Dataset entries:

○ ○ ○

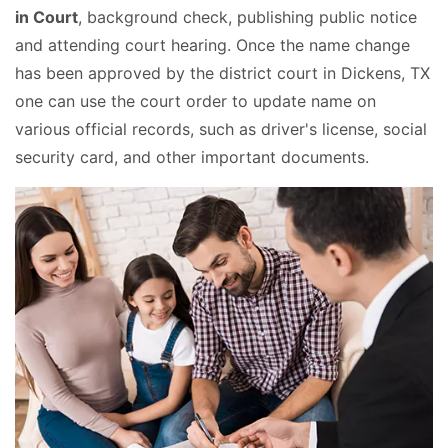
in Court
, background check, publishing public notice
and attending court hearing. Once the name change
has been approved by the district court in Dickens, TX
one can use the court order to update name on
various official records, such as driver's license, social
security card, and other important documents.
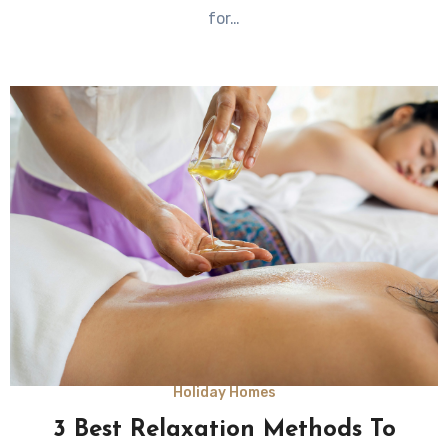
for…
Holiday Homes
3 Best Relaxation Methods To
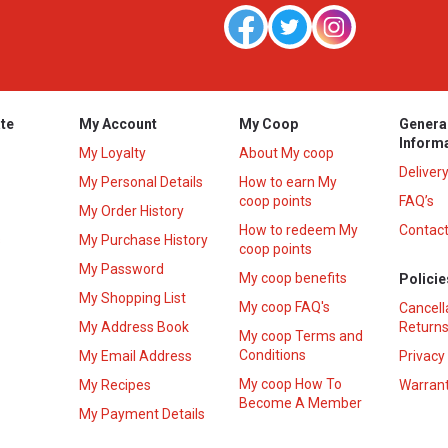
te
My Account
My Coop
Genera
Inform
My Loyalty
About My coop
Deliver
My Personal Details
How to earn My
coop points
FAQ’s
My Order History
How to redeem My
Contact
s
My Purchase History
coop points
My Password
My coop benefits
Policie
My Shopping List
My coop FAQ's
Cancell
My Address Book
Returns
My coop Terms and
Conditions
My Email Address
Privacy
My coop How To
My Recipes
Warrant
Become A Member
My Payment Details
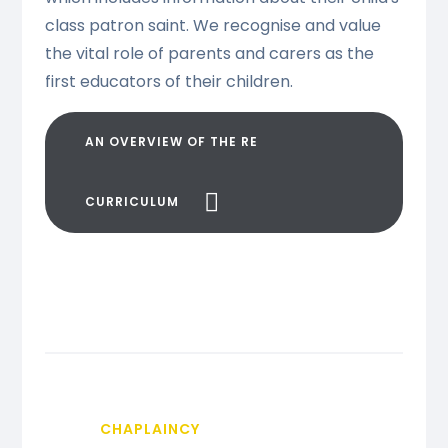
class patron saint. We recognise and value
the vital role of parents and carers as the
first educators of their children.
AN OVERVIEW OF THE RE
CURRICULUM
CHAPLAINCY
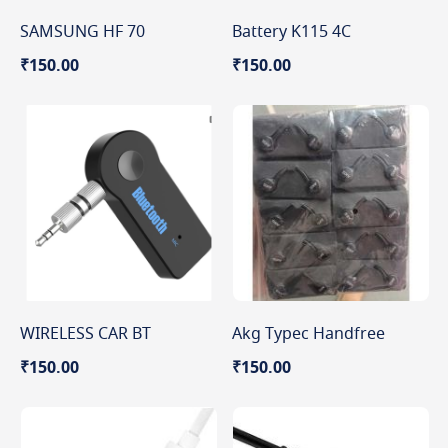
SAMSUNG HF 70
Battery K115 4C
₹150.00
₹150.00
WIRELESS CAR BT
Akg Typec Handfree
₹150.00
₹150.00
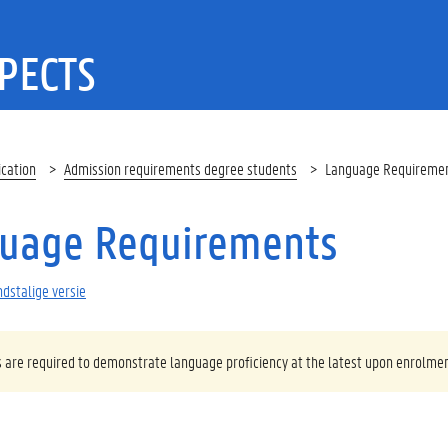
PECTS
ication
Admission requirements degree students
Language Requiremen
uage Requirements
dstalige versie
s are required to demonstrate language proficiency at the latest upon enrolmen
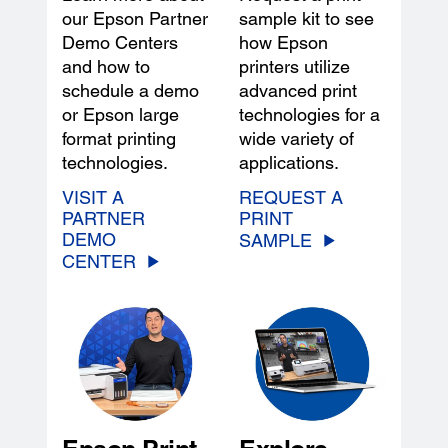
our Epson Partner
sample kit to see
Demo Centers
how Epson
and how to
printers utilize
schedule a demo
advanced print
or Epson large
technologies for a
format printing
wide variety of
technologies.
applications.
VISIT A
REQUEST A
PARTNER
PRINT
DEMO
SAMPLE
CENTER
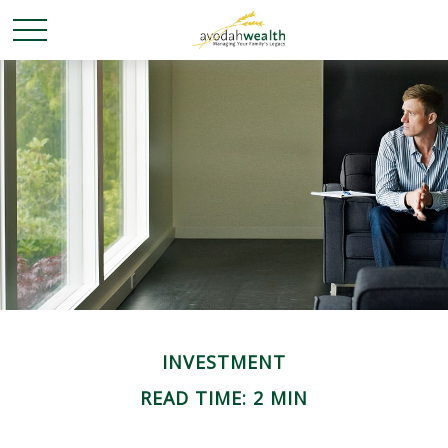
INVESTMENT
READ TIME: 2 MIN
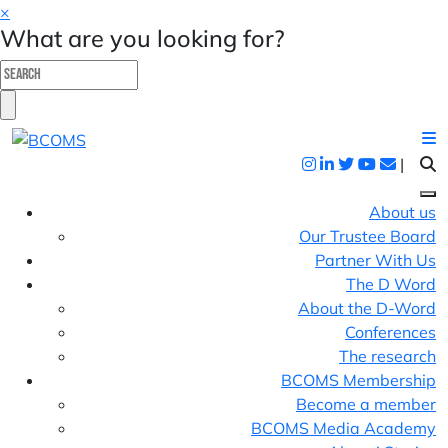
×
What are you looking for?
|
About us
Our Trustee Board
Partner With Us
The D Word
About the D-Word
Conferences
The research
BCOMS Membership
Become a member
BCOMS Media Academy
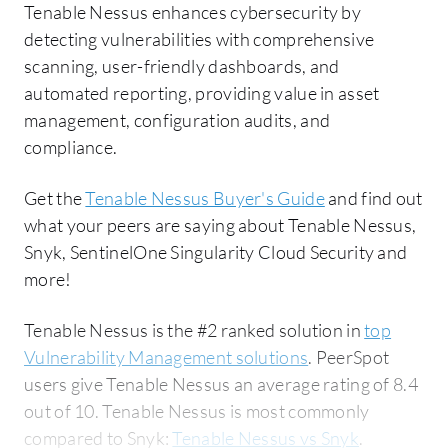
Tenable Nessus enhances cybersecurity by
detecting vulnerabilities with comprehensive
scanning, user-friendly dashboards, and
automated reporting, providing value in asset
management, configuration audits, and
compliance.
Get the
Tenable Nessus Buyer's Guide
and find out
what your peers are saying about Tenable Nessus,
Snyk, SentinelOne Singularity Cloud Security and
more!
Tenable Nessus is the #2 ranked solution in
top
Vulnerability Management solutions
. PeerSpot
users give Tenable Nessus an average rating of 8.4
out of 10. Tenable Nessus is most commonly
compared to Snyk:
Tenable Nessus vs Snyk
.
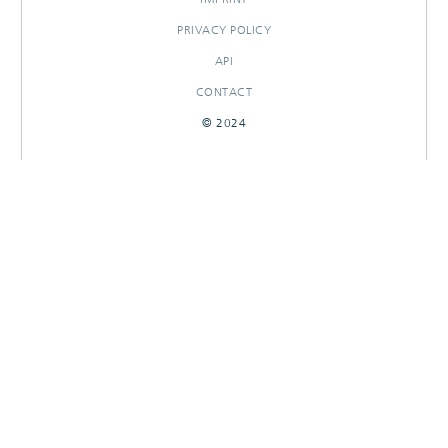
PRIVACY POLICY
API
CONTACT
© 2024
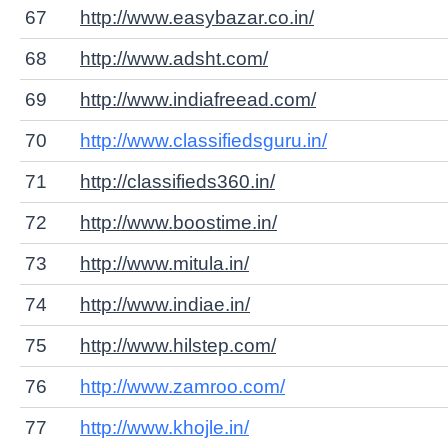
67
http://www.easybazar.co.in/
68
http://www.adsht.com/
69
http://www.indiafreead.com/
70
http://www.classifiedsguru.in/
71
http://classifieds360.in/
72
http://www.boostime.in/
73
http://www.mitula.in/
74
http://www.indiae.in/
75
http://www.hilstep.com/
76
http://www.zamroo.com/
77
http://www.khojle.in/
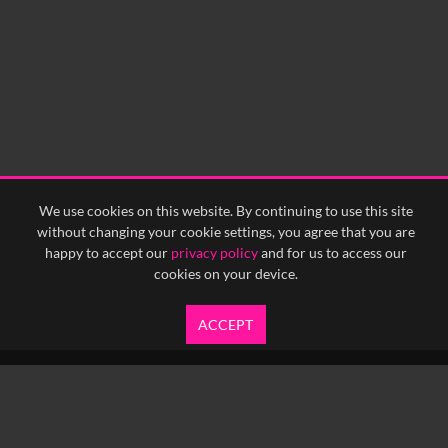
We use cookies on this website. By continuing to use this site
without changing your cookie settings, you agree that you are
happy to accept our
privacy policy
and for us to access our
cookies on your device.
ACCEPT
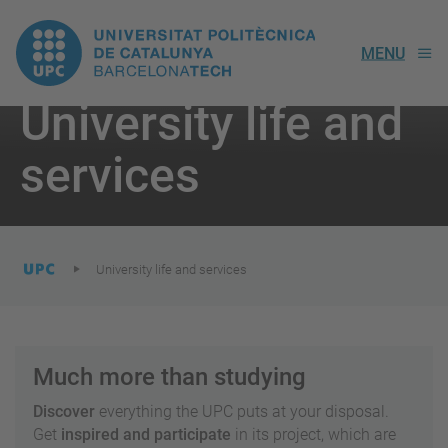
UPC.
MENU
Universitat
University life and
Politècnica
You
are
services
here:
de
Catalunya
University life and services
Much more than studying
Discover
everything the UPC puts at your disposal.
Get
inspired and participate
in its project, which are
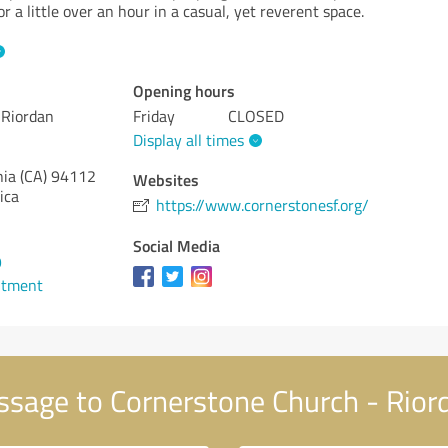
r a little over an hour in a casual, yet reverent space.
Opening hours
 Riordan
Friday
CLOSED
Display all times
nia (CA)
94112
Websites
ica
https://www.cornerstonesf.org/
Social Media
9
ntment
sage to Cornerstone Church - Rio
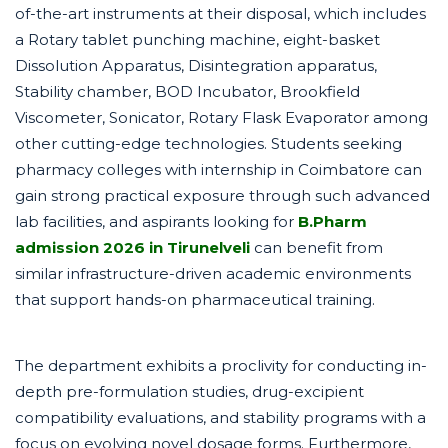
of-the-art instruments at their disposal, which includes
a Rotary tablet punching machine, eight-basket
Dissolution Apparatus, Disintegration apparatus,
Stability chamber, BOD Incubator, Brookfield
Viscometer, Sonicator, Rotary Flask Evaporator among
other cutting-edge technologies. Students seeking
pharmacy colleges with internship in Coimbatore can
gain strong practical exposure through such advanced
lab facilities, and aspirants looking for
B.Pharm
admission 2026 in Tirunelveli
can benefit from
similar infrastructure-driven academic environments
that support hands-on pharmaceutical training.
The department exhibits a proclivity for conducting in-
depth pre-formulation studies, drug-excipient
compatibility evaluations, and stability programs with a
focus on evolving novel dosage forms. Furthermore,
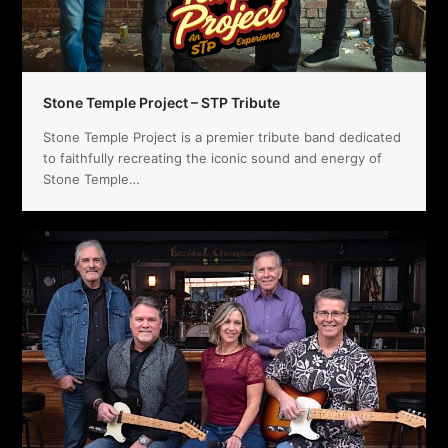
Stone Temple Project – STP Tribute
Stone Temple Project is a premier tribute band dedicated
to faithfully recreating the iconic sound and energy of
Stone Temple…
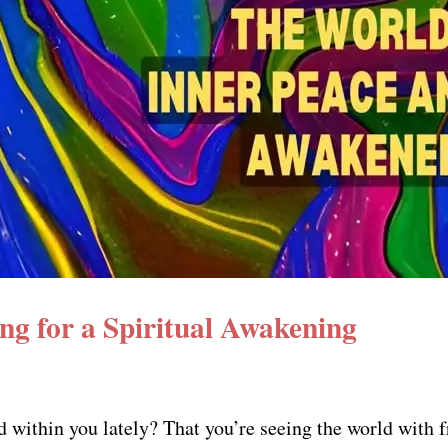
ing for a Spiritual Awakening
 within you lately? That you’re seeing the world with 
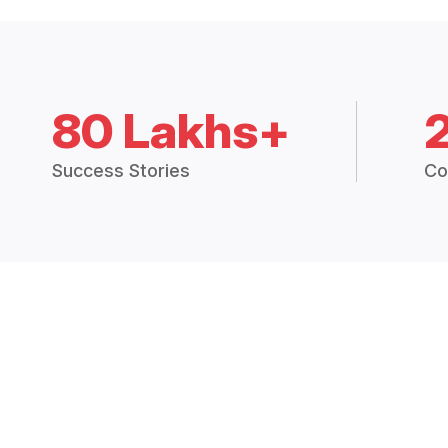
80 Lakhs+
Success Stories
Co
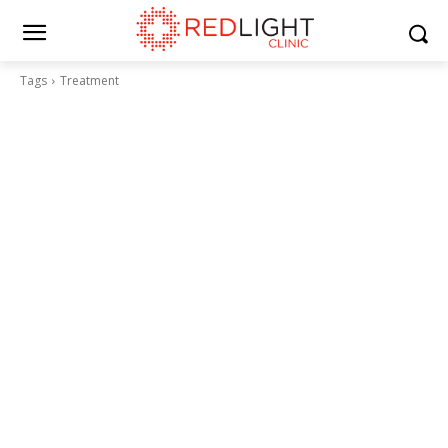
Tags
Treatment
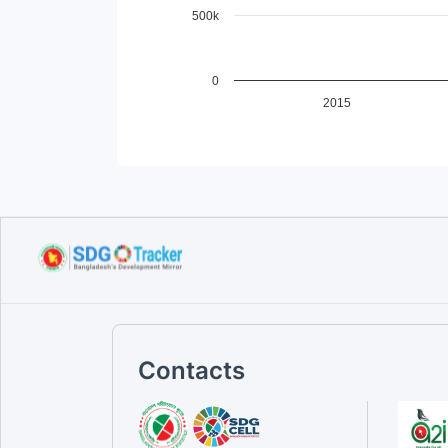
500k
0
2015
End of interactive chart.
Contacts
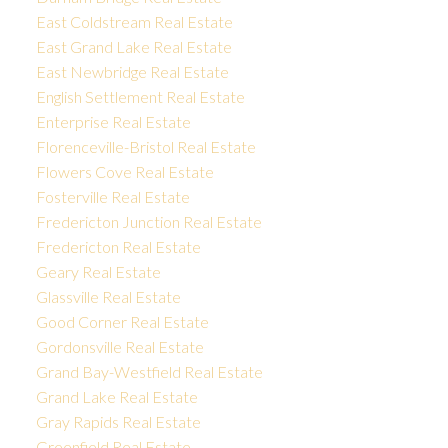
East Coldstream Real Estate
East Grand Lake Real Estate
East Newbridge Real Estate
English Settlement Real Estate
Enterprise Real Estate
Florenceville-Bristol Real Estate
Flowers Cove Real Estate
Fosterville Real Estate
Fredericton Junction Real Estate
Fredericton Real Estate
Geary Real Estate
Glassville Real Estate
Good Corner Real Estate
Gordonsville Real Estate
Grand Bay-Westfield Real Estate
Grand Lake Real Estate
Gray Rapids Real Estate
Greenfield Real Estate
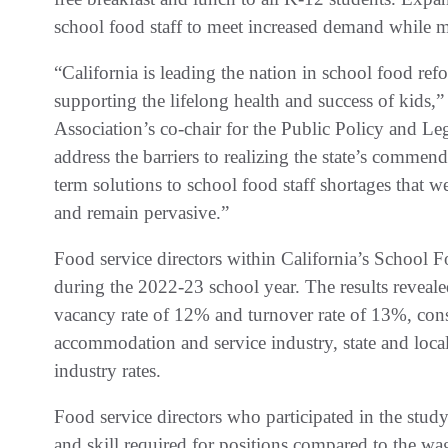
school food staff to meet increased demand while m
“California is leading the nation in school food re
supporting the lifelong health and success of kids,
Association’s co-chair for the Public Policy and Le
address the barriers to realizing the state’s comme
term solutions to school food staff shortages tha
and remain pervasive.”
Food service directors within California’s School F
during the 2022-23 school year. The results reveal
vacancy rate of 12% and turnover rate of 13%, con
accommodation and service industry, state and local
industry rates.
Food service directors who participated in the stu
and skill required for positions compared to the wa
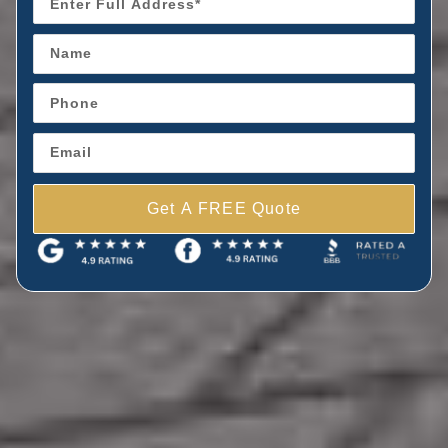
Get A FREE Quote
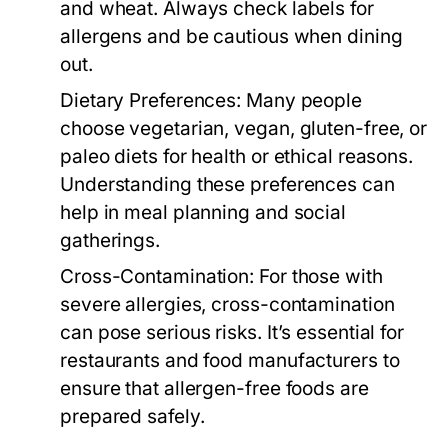
and wheat. Always check labels for
allergens and be cautious when dining
out.
Dietary Preferences:
Many people
choose vegetarian, vegan, gluten-free, or
paleo diets for health or ethical reasons.
Understanding these preferences can
help in meal planning and social
gatherings.
Cross-Contamination:
For those with
severe allergies, cross-contamination
can pose serious risks. It’s essential for
restaurants and food manufacturers to
ensure that allergen-free foods are
prepared safely.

○ ○ ○

> **AIM OF THE TASK**: Among the lines of the entries, count those containing the string "such" and give only the number.

> **SOLUTION TO THIS EXERCISE**: 2